No último capítulo a autora aborda o século XIX, enfocando as diferenças entre as políticas imperiais em relação aos índios do presente e o lugar a eles destinado na identidade nacional então em construção. Os índios do presente, especialmente aqueles que habitavam as aldeias fundadas durante o período colonial, deveriam ser rapidamente integrados ao conjunto da população, consonante às linhas anteriormente estabelecidas por Pombal. Já os índios ainda não inseridos plenamente na sociedade imperial, comumente chamados “selvagens”, deveriam ser aldeados, também com o objetivo de preparar a sua diluição no conjunto da população, ou implacavelmente combatidos, caso não aceitassem o aldeamento e resistissem à expansão das frentes de ocupação. Assim, o Império projetava uma população homogênea, sem espaço para a permanência dos índios como grupo diferenciado. Reservava, porém, lugar de destaque aos nativos no passado da jovem nação. Apesar de significativas divergências, prevaleceu entre os intelectuais envolvidos na construção da identidade nacional a proposta de atribuir aos índios importante papel no momento fundador do Brasil, simbolizado na sua união com os portugueses.

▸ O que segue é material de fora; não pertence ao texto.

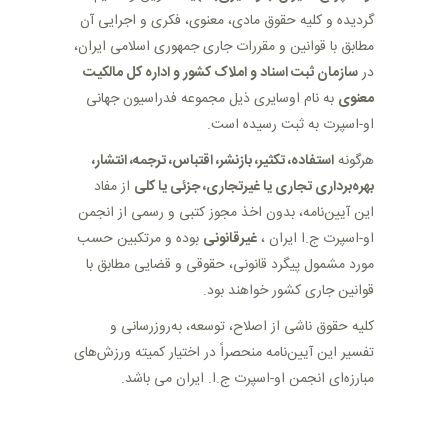
گردیده و کلیه حقوق مادی، معنوی، فکری و اجرایی آن
مطابق با قوانین و مقررات جاری جمهوری اسلامی ایران،
در
سازمان ثبت اسناد و املاک کشور و اداره کل مالکیت
معنوی
به نام اوسایری ذیل مجموعه فدراسیون جهانی
او-اسپرت به ثبت رسیده است
.
هرگونه
استفاده، تکثیر، بازنشر، اقتباس، ترجمه، انتشار،
بهره‌برداری تجاری یا غیرتجاری، جزئی یا کلی
از مفاد
این آیین‌نامه، بدون اخذ مجوز کتبی و رسمی از انجمن
او-اسپرت ج.ا ایران ،
غیرقانونی
بوده و مرتکبین حسب
مورد مشمول پیگرد قانونی، حقوقی و قضایی مطابق با
قوانین جاری کشور خواهند بود
.
کلیه حقوق ناشی از اصلاح، توسعه، به‌روزرسانی و
تفسیر این آیین‌نامه منحصراً در اختیار کمیته ورزش‌های
مبارزه‌ای انجمن او-اسپرت ج.ا. ایران می باشد.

Ao abordar o lugar dos índios na história do Brasil contemplando diferentes conjunturas, interesses e agentes, Regina Celestino oferece ao leitor uma importante iniciação na temática. Após a leitura, ficará evidente que não se trata apenas de perceber as histórias específicas de diferentes grupos nativos, certamente importantes, mas de considerá-los agentes fundamentais no processo de construção da sociedade colonial e pós-colonial. Apesar de terem enfrentado situações extremamente difíceis e uma série de restrições jurídicas e sociais, eles ajudaram também a delinear os limites e possibilidades daquelas sociedades.
Notas
1 ALMEIDA, Maria Regina Celestino de. Metamorfoses indígenas: identidade e cultura nas aldeias coloniais do Rio de Janeiro. Rio de Janeiro: Arquivo Nacional, 2003. [ Links ]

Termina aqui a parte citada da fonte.